Some industrial customers in region currently buying electricity at rates established in 1960s
ST. JOHN’S, N.L.—Industrial operators in Labrador are bracing themselves for a substantial spike in energy rates after amendments to legislation in the province.
According to the Newfoundland and Labrador Department of Natural Resources, there is currently no published electricity rate for Labrador, and some customers are buying electricity at rates established in the 1960s.
“In contrast to the rest of the country, there is currently no published industrial electricity rate for Labrador, which provides challenges for companies interested in development opportunities,” Minister of Natural Resources Jerome Kennedy said in a statement.
Kennedy said companies need a level of certainty when it comes to power rates and availability in order to determine whether to invest in the region.

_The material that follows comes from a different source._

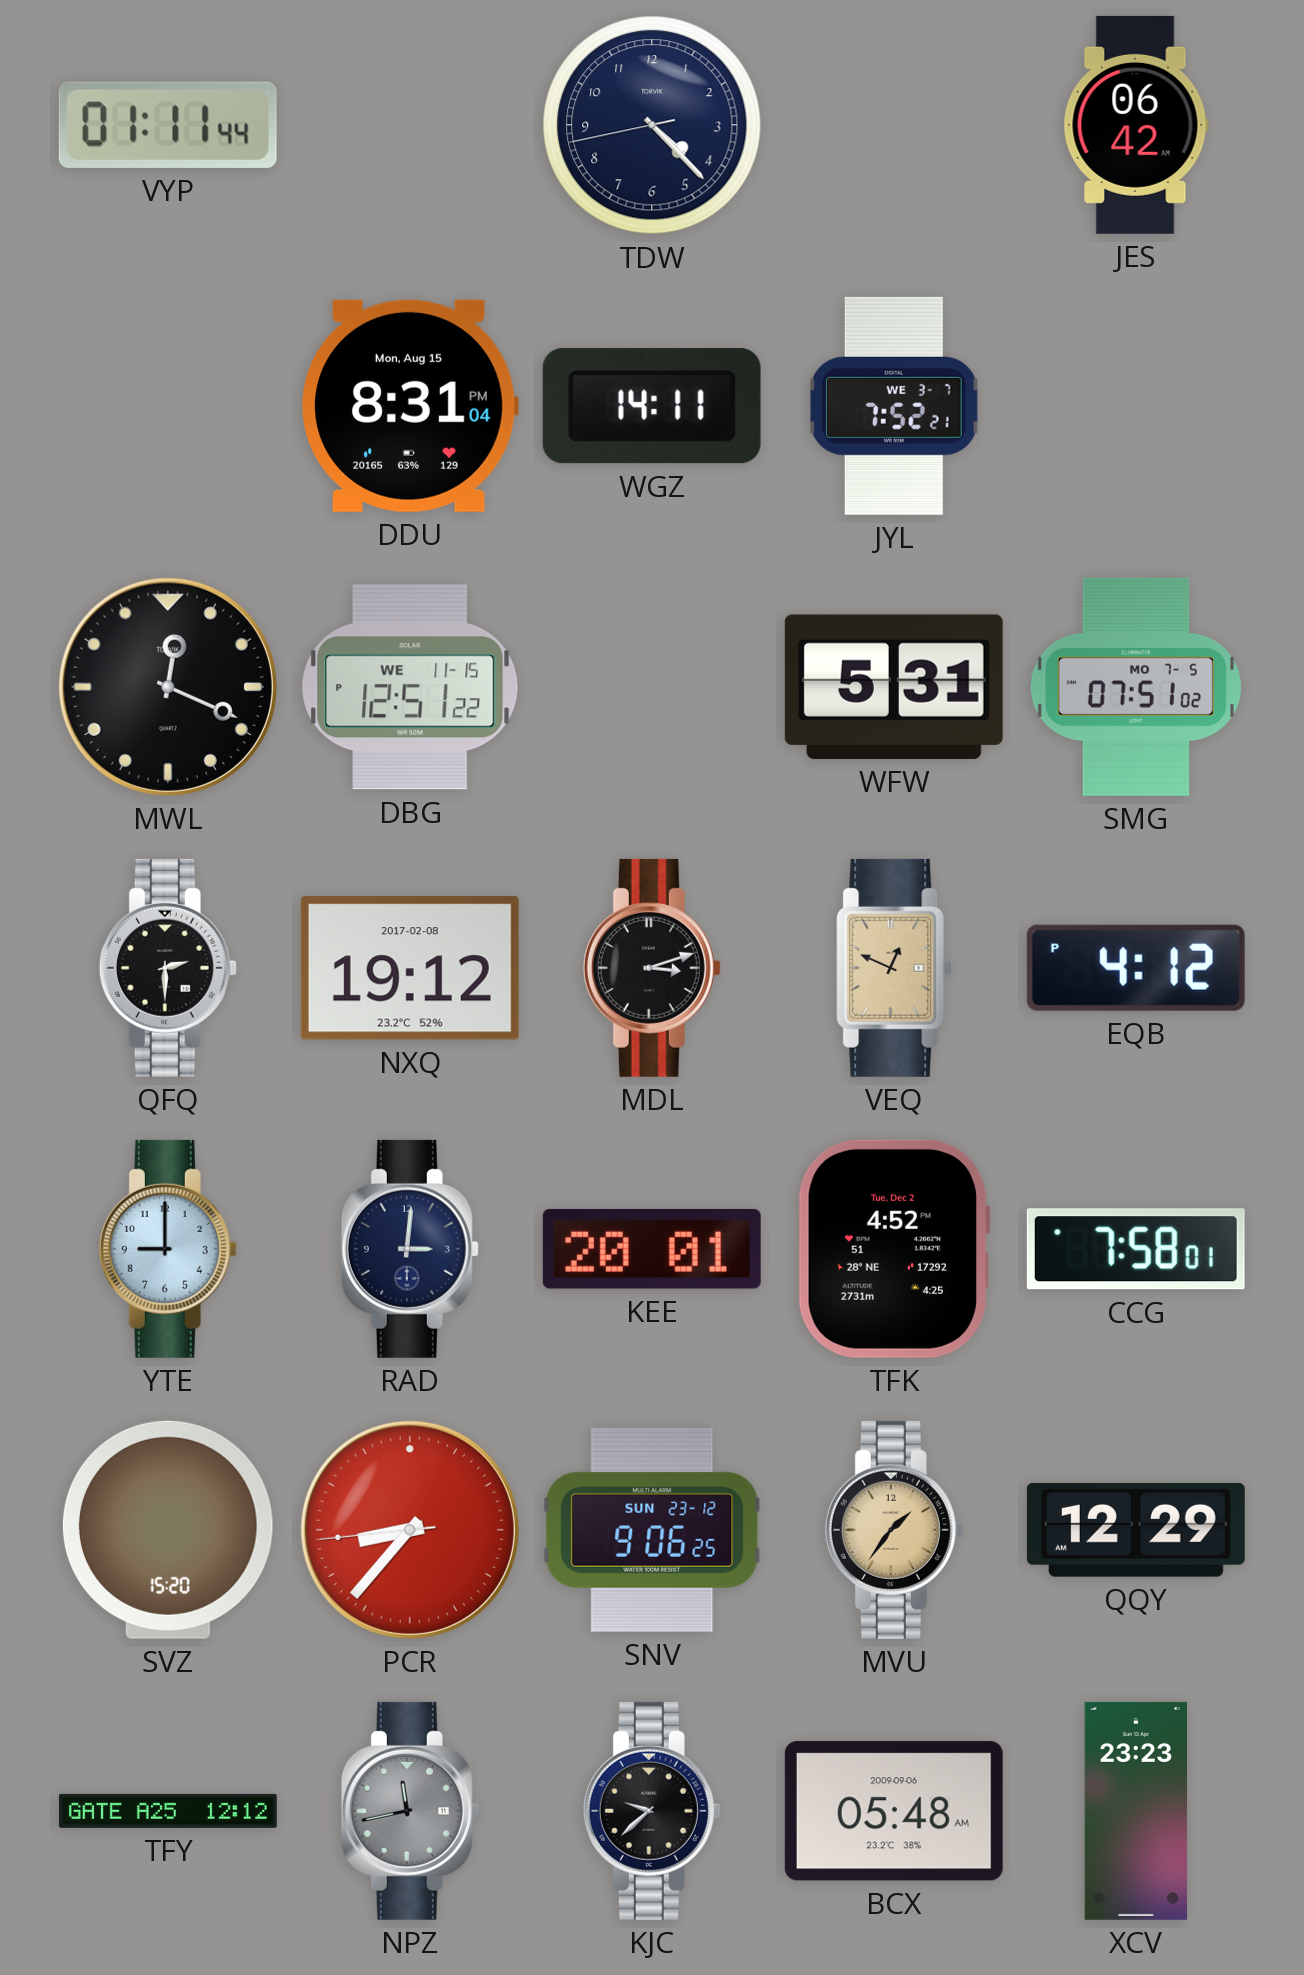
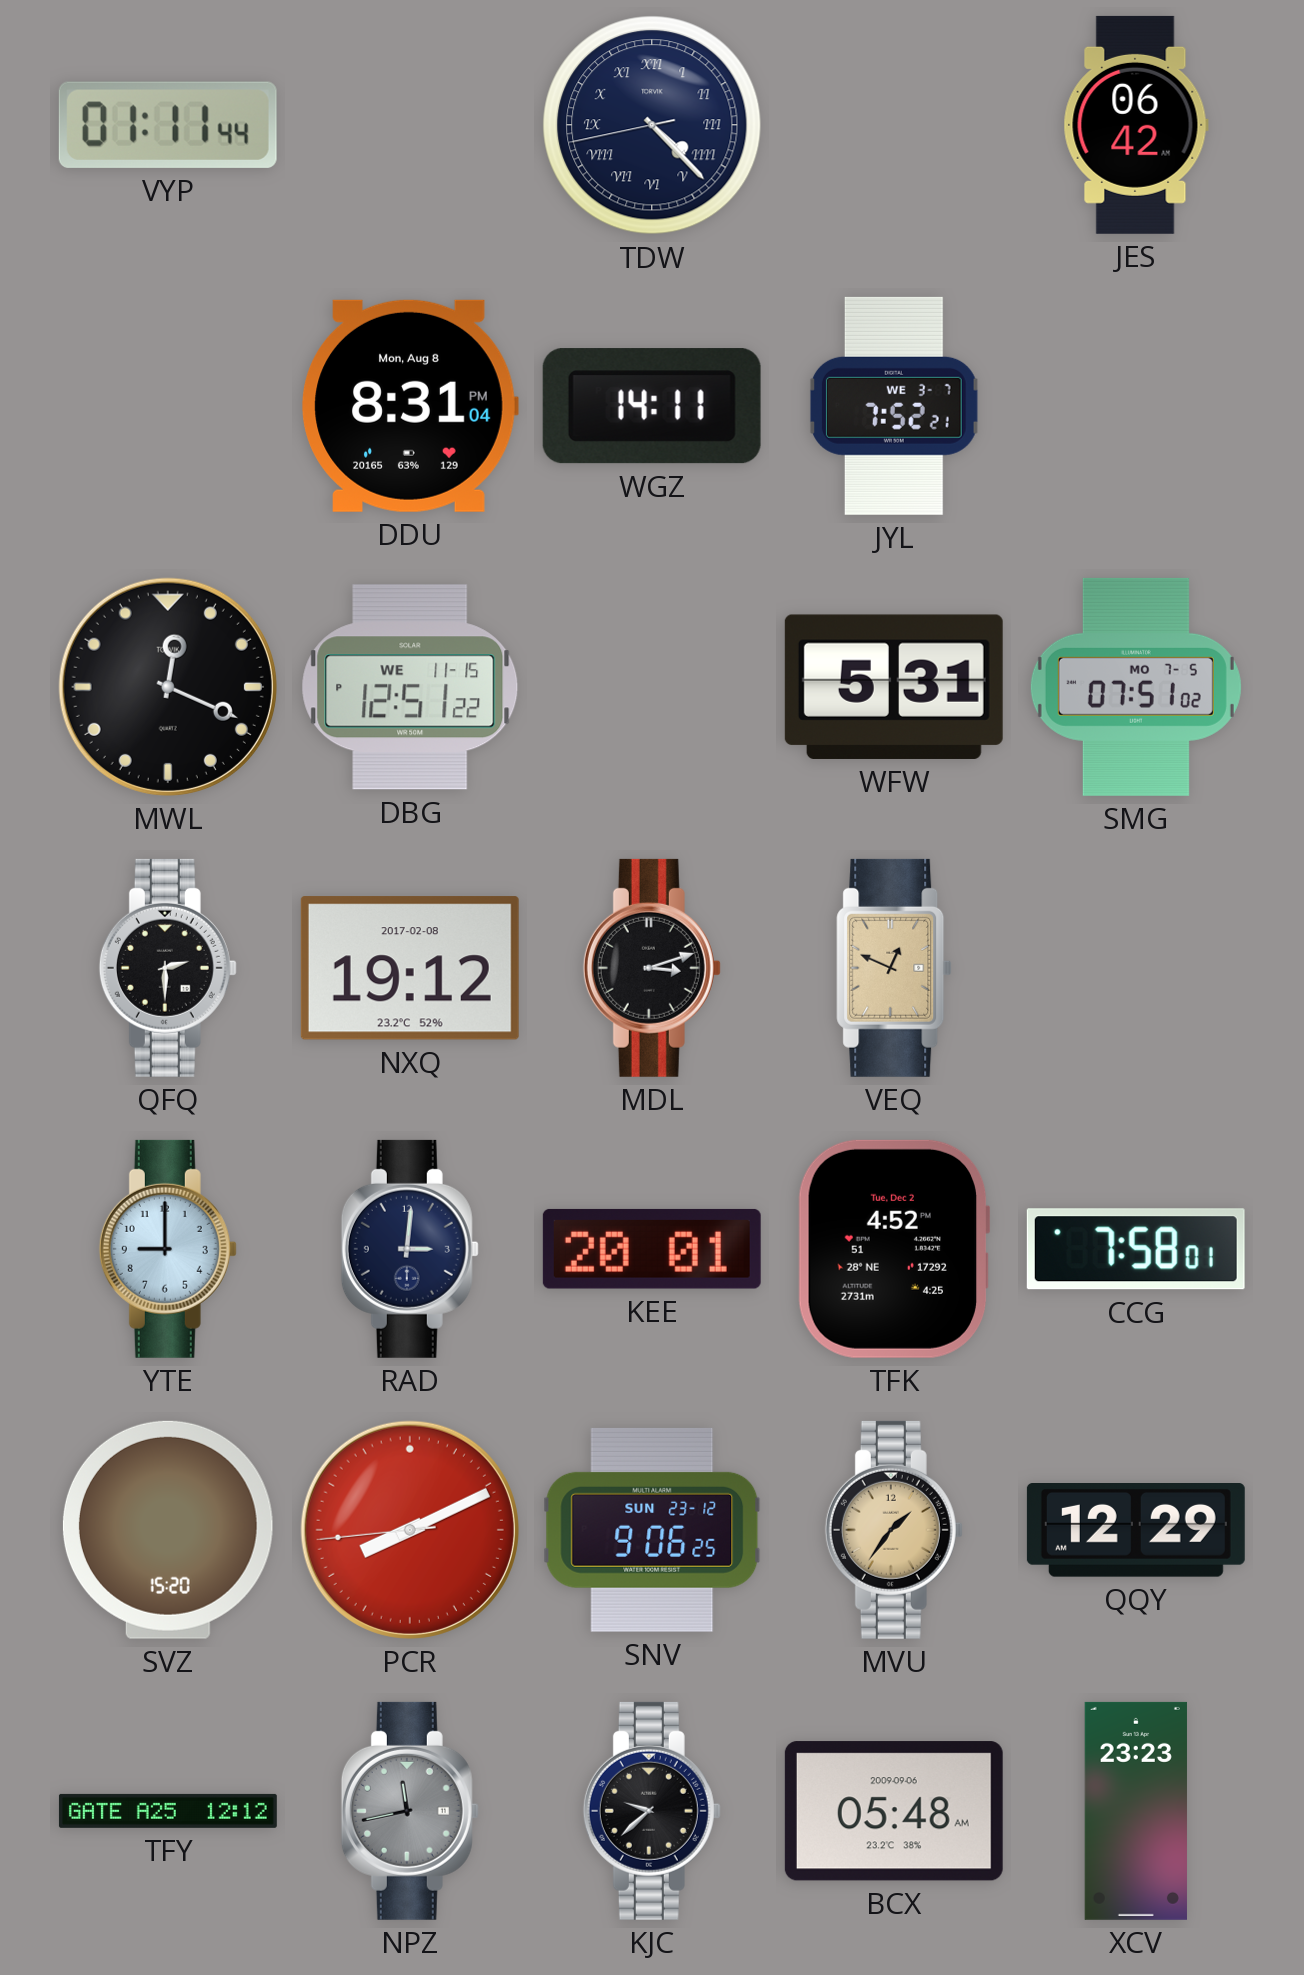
TDW numerals: Arabic -> Roman
DDU date: Mon, Aug 15 -> Mon, Aug 8
EQB: 4:12 -> none
PCR: 8:36 -> 8:10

With the potential for billions of dollars being invested in new iron ore developments in the coming years, the ministry said a Labrador industrial rate policy is necessary.
The timing of the legislative changes comes as longstanding power contracts with companies expire between January 2013 and 2015.
Estimated rates are expected to gradually rise from as low as $6 per megawatt-hour (MWh) now to $45 by 2020, plus a $20 per MWh transmission charge.
That $65 rate is comparable to projections for British Columbia and Quebec for that year.
According to Kennedy, his ministry is looking to keep rates competitive with those in Quebec.
The Department of Natural Resources said the industrial rate policy will not affect Labrador residential and commercial customers.